Por fin tomó asiento. El hombre que estaba a su lado se retorció incómodo en su lugar, tal parecía que su paz interior se había roto. Susurró unas breves palabras a su esposa, o lo que sea que fuera la mujer que estaba a su lado. Al no recibir respuesta a sus peticiones, bufó y se cruzó de brazos, procurando maximizar el área de contacto entre él y la extraña.
Ahnyei buscó con la mirada al hijo del ministro entre la multitud, y de nuevo recordó lo sucedido algunas noches atrás. Ella había utilizado el calor de sanidad para cerrar la vena y detener la hemorragia. Eso la había dejado exhausta, pero sabía, en efecto, que si vivía era por ella y se envanecía un poco por ello. Porque de otra manera habría muerto, ¿no era así? Se lo preguntaba con frecuencia.
No sabría explicarse por qué le daba tanta importancia, lo conocía claro, ¿quién no conocía al hijo del ministro? Todo el mundo sabía de él. Había vivido durante años en el extranjero y solo volvía a casa dos o tres veces al año, entonces formaba parte activa en los servicios dominicales de la iglesia de su padre y en obras de caridad.
«El hijo amado y protegido por el pueblo, el que sin duda seguiría los pasos de su padre, y sería el próximo ministro cuando el actual Mason partiera a una vida mejor». Pero estaba segura de que él no la recordaba.

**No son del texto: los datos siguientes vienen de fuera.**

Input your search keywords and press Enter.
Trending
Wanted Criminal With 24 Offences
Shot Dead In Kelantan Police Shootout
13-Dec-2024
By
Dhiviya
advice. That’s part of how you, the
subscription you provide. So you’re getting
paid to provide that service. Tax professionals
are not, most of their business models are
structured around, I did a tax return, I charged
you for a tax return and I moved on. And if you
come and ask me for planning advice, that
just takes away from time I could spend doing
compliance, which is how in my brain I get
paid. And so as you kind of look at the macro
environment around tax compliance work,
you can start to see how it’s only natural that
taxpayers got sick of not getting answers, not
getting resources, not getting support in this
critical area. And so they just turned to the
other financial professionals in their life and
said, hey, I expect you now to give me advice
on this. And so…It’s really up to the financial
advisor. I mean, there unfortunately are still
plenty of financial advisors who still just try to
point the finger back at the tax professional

Sus pensamientos de pronto fueron interrumpidos. Las cortinas que colgaban de los ventanales se cerraron a la par que la puerta principal, haciendo un sonoro ruido. Todo esto la espantó, pues de pronto el recinto se sumió en la oscuridad.
Luego, las luces de sendos candeleros, cada uno con siete velas, empezaron a encenderse lentamente, con una chispa generada quizás por bujías. La gente permanecía en silencio y la expectativa de Ahnyei iba en ascenso.